Provide the email address you wish the ACME server to contact you on if
necessary.

Global options:
  --account, -a    File location of the RSA private key which should be used as
                   the Account Key (in PEM format)           [string] [required]
  --directory, -d  URI of the directory resource on the ACME server
        [string] [default: "https://acme-staging.api.letsencrypt.org/directory"]

Options:
  --help  Show help                                                    [boolean]

Examples:
  wilee --account account.pem new-reg       Register your account with
  example@example.com                       example@example.com as the contact
                                            address

Note that MX records must exist for the email address. You'll likely be asked to agree to the terms of service of the ACME server.

Authorize your account for a domain

Use the new-authz command to authorize your account for a domain. The ACME server will issue challenges to prove you control the domain in question.

wilee new-authz --help
Usage: wilee [global options] new-authz <domain> [options]

Pass the domain name you wish to authorize your account for.

Global options:
  --account, -a    File location of the RSA private key which should be used as
                   the Account Key (in PEM format)           [string] [required]
  --directory, -d  URI of the directory resource on the ACME server
        [string] [default: "https://acme-staging.api.letsencrypt.org/directory"]

Options:
  --help  Show help                                                    [boolean]

Examples:
  wilee --account account.pem new-authz     Authorize your account for
  example.com                               example.com

wilee only supports the DNS challenge. It'll prompt you to create a TXT record at the _acme-challenge subdomain with a specific value. It'll poll DNS until the record exists, then it'll ask the ACME server to verify. Once successful you'll be able to submit certificate signing requests.

Creating certificates

Once you've authorized your account for a domain you can create a certificate. Use the new-cert command.

wilee new-cert --help
Usage: wilee [global options] new-cert <csr> [options]

Submit a certificate signing request. The CSR file must be in DER format.

Your account must have previously been authorized for the domains included in
the certificate. Other restrictions may apply, depending on the ACME server.

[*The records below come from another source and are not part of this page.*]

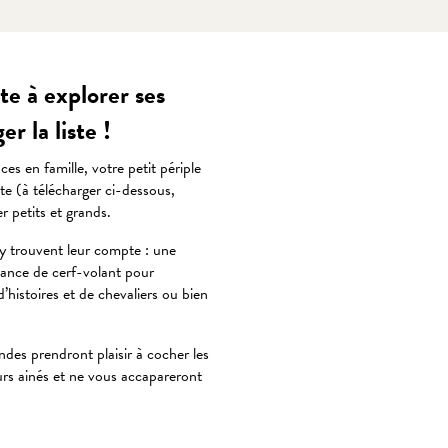
e à explorer ses
r la liste !
s en famille, votre petit périple
te (à télécharger ci-dessous,
 petits et grands.
y trouvent leur compte : une
séance de cerf-volant pour
histoires et de chevaliers ou bien
ndes prendront plaisir à cocher les
urs ainés et ne vous accapareront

--not-before and --not-after may be ignored by ACME servers.

Global options:
  --account, -a    File location of the RSA private key which should be used as
                   the Account Key (in PEM format)           [string] [required]
  --directory, -d  URI of the directory resource on the ACME server
        [string] [default: "https://acme-staging.api.letsencrypt.org/directory"]

Options:
  --help        Show help                                              [boolean]
  --not-before  ISO8601-formatted timestamp to restrict when the certificate
                becomes valid
                      [string] [default: Time when the certificate is requested]
  --not-after   ISO8601-formatted timestamp to restrict when the certificate
                ceases to be valid
                  [string] [default: 90 days after the certificate is requested]
  --out, -o     If provided, the path the certificate should be written to
                                                                        [string]

Examples:
  wilee --account account.pem new-cert
  csr.der -o cert.der

Make sure to use a certificate signing request for authorized domains. Different ACME servers may have different requirements. You could use the --not-before and --not-after options to change when the certificate is valid. Let's Encrypt ignores these though.

Specify --out to write the certificate to a file on your computer. Else the certificate's URL is printed. You'll be able to download the certificate from there.

The certificate will be in DER format. It can be used with the private key key.pem you generated earlier. You may need to convert these files for use with your web server.

Don't forget that the certificate will expire!

Background

wilee was created to learn the ACME protocol. You'll probably want to use better developed tools like the official client or letsencrypt for Node.js.

Those tools don't support the DNS challenge though, so wilee could come in handy if you can't meet any of the other challenge types.